The Saga of Sisters Seller and Cousin Realtor

So here I am at 35,000 feet, watching a People's Court marathon on my iPad.  Things have sure changed from the days of my full-time travel. Back in my day, we had nothing but bad food and in-flight magazines to keep us occupied. But now, thanks to the miracles of modern internet technology, I can watch a parade of disaffected roommates and former lovers hash out their differences on national television.

The last case caught my attention, though -- enough to motivate me to turn off the streaming and start writing.

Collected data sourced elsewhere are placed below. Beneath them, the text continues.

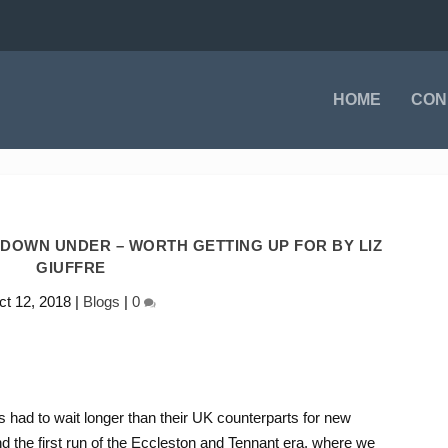
HOME
CON
DOWN UNDER – WORTH GETTING UP FOR BY LIZ
GIUFFRE
ct 12, 2018
|
Blogs
|
0
 had to wait longer than their UK counterparts for new
 the first run of the Eccleston and Tennant era, where we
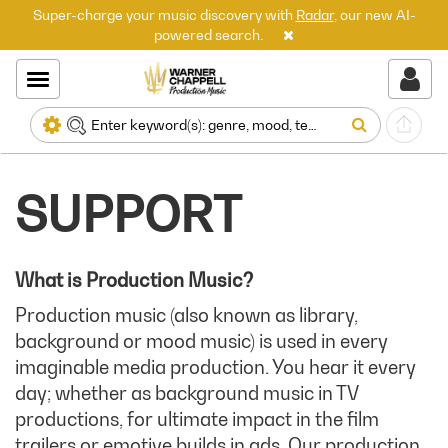
Super-charge your music discovery with
Radar
, our new AI-
powered search.
SUPPORT
What is Production Music?
Production music (also known as library,
background or mood music) is used in every
imaginable media production. You hear it every
day; whether as background music in TV
productions, for ultimate impact in the film
trailers or emotive builds in ads. Our production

It was the case of a young couple who were new homeowners. After they bought the house, they discovered that the fireplace was in dangerous condition and needed extensive work. The couple were irate.  The sellers had told them the fireplace was fine.  And instead it was very not-fine.  They had children -- children -- living in a house with a dangerous fireplace.  Someone had to pay.

And so, standing on the other side of the courtroom, we saw three women -- the two sisters who had sold them the house, and the sisters' real estate agent, who also doubled as their cousin.  They were being sued for for $7000 to cover a $5000 repair and then apparently some pain and suffering thrown in for good measure.

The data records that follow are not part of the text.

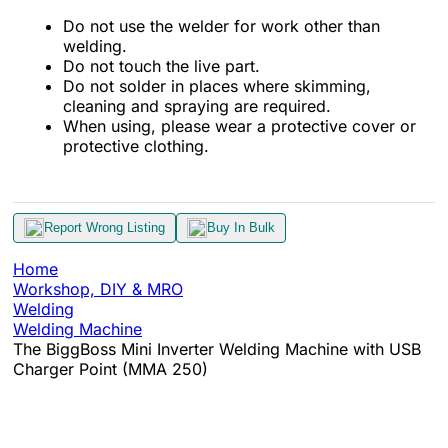
Do not use the welder for work other than
welding.
Do not touch the live part.
Do not solder in places where skimming,
cleaning and spraying are required.
When using, please wear a protective cover or
protective clothing.
Report Wrong Listing
Buy In Bulk
Home
Workshop, DIY & MRO
Welding
Welding Machine
The BiggBoss Mini Inverter Welding Machine with USB
Charger Point (MMA 250)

A scene like that makes my blood run cold.

To the buyers, the issue was simple.  Sisters Seller and Cousin Realtor sold them a house with a bad fireplace.  (This, incidentally, will be the name of my garage band, should I ever form one.)  They had to make it right.  

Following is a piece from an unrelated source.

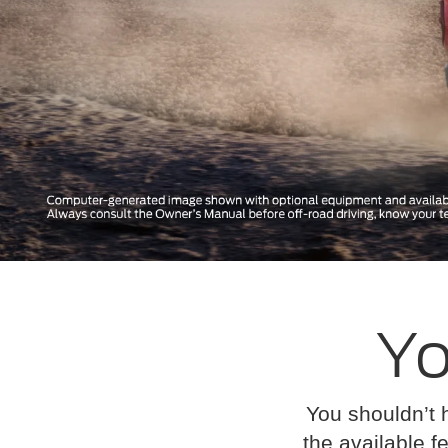
Yo
You shouldn’t 
the available fe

But the judge needed a little more information.

First question: what did they disclose?  If you have ever bought or sold a house in Colorado, you've seen that Seller's Property Disclosure that lists everything anyone can imagine about the condition of a house.  And if you've ever bought or sold a house with me, I have probably told you, "This is the form that protects you against getting sued. Answer honestly."

Well, now I finally got to see a disclosure like that in action in a court of law.  On it, Sisters Seller disclosed that the fireplace had been cleaned approximately one year ago, that it was inspected at that time and that the inspector reported no problems.  The buyers' inspector disputed the claim that it had been cleaned or inspected.  So Sister Sellers and Cousin Realtor produced -- ta da --  a receipt. 

Score one for Sisters Seller and Cousin Realtor.

And then the judge asked the buyers the key question: "Why didn't you have the fireplace inspected yourself if you were so concerned?" The response: "We were relying on what they told us."


The judge continued: Can you prove that the sellers knew there was a problem and didn't disclose it to you?  Of course they couldn't, because neither Sisters Seller nor Cousin Realtor knew anything of the sort.  They aren't experts in fireplace structure or function. They relied on an expert, and honestly reported what he told them.

Game, set and match for Sisters Seller and Cousin Realtor.  And a few reminders for me.  

One, the importance of answering the Seller's Property Disclosure honestly.  Fortunately, I generally have very upstanding and ethical clients, so I have never had a problem in this regard.  This isn't just on sellers -- it's on real estate agents as well.  If I know that sellers are withholding relevant information, I am legally obligated to disclose it myself.  If Sisters Seller had in fact known about the defective fireplace, and the buyers could prove it (say, by a "helpful" neighbor or disaffected other cousin sharing that Sisters Seller had complained about their crappy, crappy fireplace), they could be on the hook for a whole lot of money.  And if Cousin Realtor had known about it, she would join them on the hook.  This case was relatively minor.  But what if there had been a fire?   That kind of calamity can ruin lives, and the subsequent lawsuits can ruin even more lives.

Second, for buyers.  Inspect, inspect, inspect.  The buyer kept saying "she had a feeling about the fireplace." She even had her agent send Cousin Realtor an email shortly before closing, asking again about the condition of the fireplace.  But their VA inspector "didn't do fireplaces."  Others, however, do.  It would have cost a couple hundred bucks.  If she had followed her gut instinct, they wouldn't be out the $5000 plus the "pain and suffering."

Third, stuff happens when you own a house.  Sellers don't know everything.  Inspectors don't always find everything.  You can't always make it someone else's fault. When you buy a house, the contract clearly states that you are purchasing it "as-is."  The inspection period is your opportunity to learn what you can about its condition, and to make decisions accordingly.  After that, life is going to go on and stuff is going to happen with the house.  Going after the sellers after the fact is difficult, expensive and very rarely successful, unless you uncover clear evidence that they knew something they didn't disclose.  

In this little case, I was reminded that all of these steps we take in the process of buying or selling a house really do matter.  And doing it poorly can come back to bite us.

And finally, I learned never to mess with Sisters Seller and Cousin Realtor.